The paradox of using “okay” and “disappearing” (a euphemism for kidnappings and killings) in the same sentence, without any attempt at irony, left me confused.
Then, on Tuesday, a day before NRM day, novelist-activist Kakwenza Rukirabashaija was “kidnapped” at Kitalya prison.
According to eyewitnesses, Kakwenza was grabbed and then whisked away in a tinted double-cabin pick-up almost as soon as he was granted bail.
Sure, he was eventually released.
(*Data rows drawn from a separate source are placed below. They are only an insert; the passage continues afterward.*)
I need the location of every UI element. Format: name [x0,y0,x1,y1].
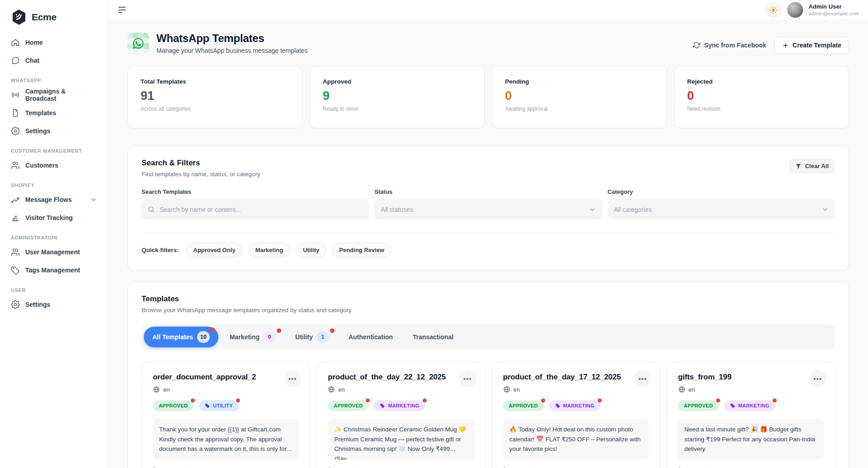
page-title: WhatsApp Templates [156,32,308,45]
quick-filter-marketing[interactable]: Marketing [248,243,290,257]
sidebar-item-campaigns-broadcast[interactable]: Campaigns & Broadcast [0,86,108,104]
home-icon [11,38,20,47]
brand-name: Ecme [32,12,57,23]
page-subtitle: Manage your WhatsApp business message te… [156,47,308,54]
chevron-down-icon [821,206,829,213]
tab-count-badge: 10 [197,331,210,343]
category-label: Category [608,188,835,195]
users-icon [11,161,20,170]
tab-authentication[interactable]: Authentication [340,329,401,345]
stat-label: Total Templates [141,78,289,85]
tab-marketing[interactable]: Marketing 9 [221,327,284,347]
flow-icon [11,195,20,204]
tab-utility[interactable]: Utility 1 [287,327,337,347]
sidebar-item-customers[interactable]: Customers [0,156,108,174]
sidebar-item-chat[interactable]: Chat [0,51,108,70]
search-input[interactable] [142,199,369,220]
stat-value: 0 [687,89,836,103]
filter-icon [795,163,802,169]
stat-caption: Across all categories [141,106,289,112]
more-options-button[interactable]: ••• [284,370,301,387]
template-language: en [514,386,520,393]
status-select[interactable]: All statuses [374,199,602,220]
sidebar-section-whatsapp: WHATSAPP [0,70,108,86]
gear-icon [11,300,20,309]
notification-dot [598,398,602,402]
template-card: product_of_the_day_22_12_2025 ••• en APP… [316,361,485,468]
bar-chart-icon [11,213,20,222]
chevron-down-icon[interactable] [90,196,97,203]
template-grid: order_document_approval_2 ••• en APPROVE… [142,361,835,468]
stat-label: Pending [505,78,654,85]
search-filters-panel: Search & Filters Find templates by name,… [127,145,849,271]
avatar[interactable] [787,2,803,18]
tab-all-templates[interactable]: All Templates 10 [144,327,218,347]
template-body-preview: ✨ Christmas Reindeer Ceramic Golden Mug … [328,419,473,460]
sidebar-toggle-button[interactable] [118,2,134,18]
globe-icon [503,386,510,393]
template-name: order_document_approval_2 [153,373,298,382]
stat-card-approved: Approved 9 Ready to send [310,66,485,128]
sun-icon [769,6,778,14]
templates-subtitle: Browse your WhatsApp message templates o… [142,307,835,314]
sidebar-item-whatsapp-settings[interactable]: Settings [0,122,108,140]
topbar: Admin User admin@example.com [108,0,868,20]
sidebar-item-label: Chat [25,57,39,64]
broadcast-icon [11,90,20,99]
filters-title: Search & Filters [142,159,260,168]
sidebar-item-tags-management[interactable]: Tags Management [0,261,108,279]
filters-subtitle: Find templates by name, status, or categ… [142,171,260,178]
brand[interactable]: Ecme [0,7,108,33]
more-options-button[interactable]: ••• [809,370,826,387]
file-icon [11,108,20,117]
category-select[interactable]: All categories [608,199,835,220]
stat-caption: Awaiting approval [505,106,654,112]
sidebar-item-label: Campaigns & Broadcast [25,88,97,102]
notification-dot [773,398,777,402]
clear-all-button[interactable]: Clear All [789,159,835,173]
stat-card-rejected: Rejected 0 Need revision [674,66,849,128]
sidebar-item-templates[interactable]: Templates [0,104,108,122]
quick-filter-utility[interactable]: Utility [296,243,326,257]
sidebar: Ecme Home Chat WHATSAPP Campaigns & Broa… [0,0,108,468]
template-name: product_of_the_day_22_12_2025 [328,373,473,382]
notification-dot [541,398,545,402]
templates-panel: Templates Browse your WhatsApp message t… [127,281,849,468]
tab-count-badge: 9 [264,331,275,343]
sidebar-item-user-settings[interactable]: Settings [0,295,108,314]
sidebar-item-label: Settings [25,301,50,308]
quick-filter-pending-review[interactable]: Pending Review [332,243,392,257]
refresh-icon [693,42,700,49]
templates-title: Templates [142,295,835,304]
sidebar-item-label: Visitor Tracking [25,214,73,221]
sidebar-item-visitor-tracking[interactable]: Visitor Tracking [0,209,108,227]
template-name: product_of_the_day_17_12_2025 [503,373,649,382]
user-meta[interactable]: Admin User admin@example.com [809,3,859,17]
theme-toggle-button[interactable] [765,2,782,18]
notification-dot [716,398,720,402]
quick-filter-approved-only[interactable]: Approved Only [186,243,243,257]
template-language: en [163,386,170,393]
sync-from-facebook-button[interactable]: Sync from Facebook [693,42,766,49]
category-badge: UTILITY [199,400,239,411]
create-template-button[interactable]: Create Template [774,37,849,54]
chat-icon [11,56,20,65]
tab-transactional[interactable]: Transactional [404,329,462,345]
template-name: gifts_from_199 [678,373,824,382]
more-options-button[interactable]: ••• [634,370,651,387]
sidebar-item-message-flows[interactable]: Message Flows [0,191,108,209]
status-badge: APPROVED [328,400,368,411]
sidebar-item-home[interactable]: Home [0,33,108,51]
sidebar-item-user-management[interactable]: User Management [0,243,108,261]
sidebar-item-label: Settings [25,127,50,135]
stat-card-total: Total Templates 91 Across all categories [127,66,302,128]
status-badge: APPROVED [153,400,193,411]
more-options-button[interactable]: ••• [459,370,476,387]
globe-icon [153,386,160,393]
sidebar-item-label: Tags Management [25,267,80,274]
stat-value: 91 [141,89,289,103]
stat-value: 0 [505,89,654,103]
whatsapp-icon [132,37,145,50]
template-body-preview: Thank you for your order {{1}} at Giftca… [153,419,298,460]
sidebar-section-user: USER [0,279,108,295]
But my mind instantly rolled back to what my late father told me about life under Amin.
By the time Amin went completely rogue, circa 1976, we lived in a university home which sat atop a brief climb from Mitchell Hall.
Those days, I was told, it was a detached house of moderate size surrounded by a tiny manicured lawn.
My father, being in-charge of the magazine and periodicals section of the library, had a run-in with then university chancellor, Amin.
By making available literature deemed to have an agitatory effect on the students, Amin said he was spreading ‘political gonorrhoea’.
Marked for death, my father was summoned by Amin himself.
When Amin sent Obote packing in 1971, he changed the name of Nakasero State Lodge to Government House and allocated part of it mainly to the villainous State Research Bureau.
During his tenancy in State House, Amin stayed in Government House and State House, Entebbe.
In 1976, after the Israeli raid on Entebbe airport, Amin began staying in private residences around Kololo (command post) and near Ggaba. It was to one of these locations that my father was taken.
He was hustled into a boardroom.
A boat-shaped conference table with a mahogany veneer stretched the length of the room. On either side of the table sat frightened sweaty men exchanging feral glances.
Something was wrong.
A hulking, bear of a man sat scowling at the head of the table. He was dressed to the nines in military duds complete with gold braid and decorative trimmings.
He was barking mad.
As soon as he set eyes on my father, he flew into a murderous tirade; mangling consonants as he vowed to ‘choot’ all those who opposed him.
Gesticulating widely, his hard-hitting words glanced off the smooth surface of the conference table and ricocheted off the walls, heightening the fear factor in the room.
My father stood limply, like a solitary flower wilting on the vine.
However, as fast as he had erupted, Amin cooled down and sent my father away.
Psychopaths, they say, can go from extreme calm to incredible rage. Or go from intense annoyance to your happy-go-lucky best friend. Amin didn’t disappoint on that score.
He was psychopathic.
When my father returned to Makerere, people thought he was a ghost and ran away from him.
When they finally realised he was not a ghost, they still shunned him since, in their eyes, he was a fool.
My father’s colleagues were dour civil servants who talked about pay cheque and bank balances instead of checks and balances in government.
To them, my father’s collision course with Amin, when he made a comfortable living, was stupid.
This is what the average workaday Ugandan will call you today, when you oppose the NRM.
That’s because today’s Uganda fits the description of how my mother described Amin’s era: everything is okay, but keep people “disappearing”.